The holistic “vital” vision would unify warring fragments. Spiritualized but fact-loving moderates were at odds both with materialists to their Left (such as the IWW and the Socialist Party, later the Communist Party and the anti-Stalinist liberal Left) and with materialists to their Right. During the Depression, the Left wanted independent labor unions, extensive government regulation of industry, and all forms of social security (including health insurance) to emanate directly from the federal bureaucracy; the market-oriented Right opposed all labor unions and all state regulation. (For the latter, “inefficient” national social security programs would undermine self-reliance, choice, and local control. At that time, some Progressives classified National Socialism as a racist movement of the Left, not the Right; indeed, during the 1930s Gerard Swope’s social democratic proposals, more extensive than Roosevelt’s, were greeted by Herbert Hoover as “fascistic.”)

Kerry femme fatale mode

Kerry femme fatale mode

                [i]  10. See Philip Foner, History of the Labor Movement In The United States, Vol.1 (New York: International Publishers, 1947), 163-64. Foner was discussing the Whig pretense that their party served the interests of independent workingmen using suffrage to remedy their grievances. Shaw’s decision had made it legal “to organize and bargain collectively” (but with “enough leeway” to be gutted by “reactionary judges”). In 1839-40, seven leaders of the Boston Journeymen Bootmaker’s Society had been indicted and found guilty for conspiracy, the bootmakers having made rules that would have excluded non-members from the craft.

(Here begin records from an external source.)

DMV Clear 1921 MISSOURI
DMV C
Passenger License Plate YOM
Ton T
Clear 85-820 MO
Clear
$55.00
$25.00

It was argued that they maliciously intended to destroy the plaintiff’s business; Shaw was reversing a Municipal Court decision that had held the Bootmakers’ regulations a conspiracy, enforced or not. Foner quoted Shaw’s opinion: associations could “adopt measures ‘that may have a tendency to impoverish another, that is, to diminish his gains and profits, and yet so far from being criminal and unlawful, the object may be highly meritorious and public spirited. The legality of such an association will therefore depend upon the means to be used for its accomplishment. If it is carried into effect by fair or honorable and lawful means, it is to say the least, innocent, if by falsehood or force, it may be stamped with the character of conspiracy.’ ” Shaw had drawn a clean boundary between honorable and dishonorable social action; Melville would be interrogating Shaw’s distinction in his most disputed texts: what if the fair and honorable were always punished, while the rascals were deemed “innocent”?

                [ii] 11. See Leo Litwack, North of Slavery (Chicago: Univ. of Chicago Press, 1961), Chapter 4 for a full discussion of the conflict. The Roberts case was argued by Charles Sumner before Shaw’s court, Dec. 4, 1849. Melville began writing Moby-Dick in 1850.